+++ Dataset entries

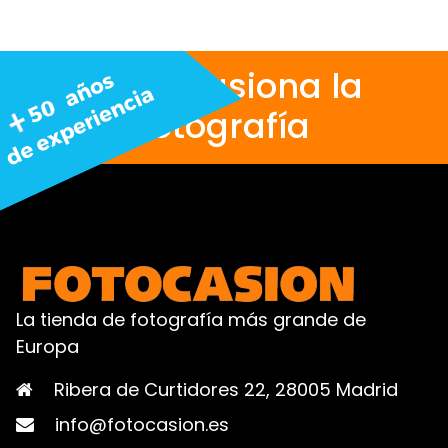
Nos apasiona la
fotografía
La tienda de fotografía más grande de
Europa
Ribera de Curtidores 22, 28005 Madrid
info@fotocasion.es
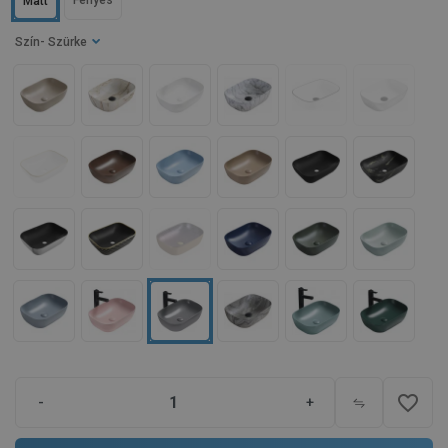
Fényes
Matt
Szín
- Szürke
favorite_border
-
+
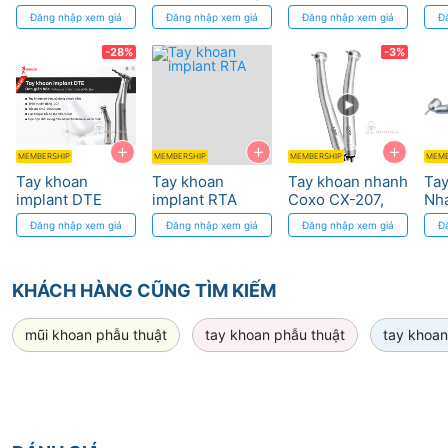
đèn CX235C6
có đèn S-2CS
Clean 550ml,
4 l
Đăng nhập xem giá
Đăng nhập xem giá
Đăng nhập xem giá
Đ
(C6-22)
tiêu chuẩn FDA
30
giữa điều bình thường và phi thường
-28%
-3%
TAY KHOAN PHẪU THUẬT SIÊU TỐC – AIRLIGHT
M800 SURGICAL 45
+
+
+
MEMBERSHIP
MEMBERSHIP
MEMBERSHIP
MEMB
Tay khoan
Tay khoan
Tay khoan nhanh
Ta
implant DTE
implant RTA
Coxo CX-207,
Nh
Ceramic công
Co
Đăng nhập xem giá
Đăng nhập xem giá
Đăng nhập xem giá
Đ
nghệ Đức
và 
My
KHÁCH HÀNG CŨNG TÌM KIẾM
mũi khoan phẫu thuật
tay khoan phẫu thuật
tay khoan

++++++

Task goal.
What's needed is an exact copy of every entry, free of pictures.

Finished task.
Nos apasiona la
fotografía
La tienda de fotografía más grande de
Europa
Ribera de Curtidores 22, 28005 Madrid
info@fotocasion.es
Fényes
Matt
Szín
- Szürke
favorite_border
-
+
đèn CX235C6
có đèn S-2CS
Clean 550ml,
4 l
Đăng nhập xem giá
Đăng nhập xem giá
Đăng nhập xem giá
Đ
(C6-22)
tiêu chuẩn FDA
30
giữa điều bình thường và phi thường
-28%
-3%
TAY KHOAN PHẪU THUẬT SIÊU TỐC – AIRLIGHT
M800 SURGICAL 45
+
+
+
MEMBERSHIP
MEMBERSHIP
MEMBERSHIP
MEMB
Tay khoan
Tay khoan
Tay khoan nhanh
Ta
implant DTE
implant RTA
Coxo CX-207,
Nh
Ceramic công
Co
Đăng nhập xem giá
Đăng nhập xem giá
Đăng nhập xem giá
Đ
nghệ Đức
và 
My
KHÁCH HÀNG CŨNG TÌM KIẾM
mũi khoan phẫu thuật
tay khoan phẫu thuật
tay khoan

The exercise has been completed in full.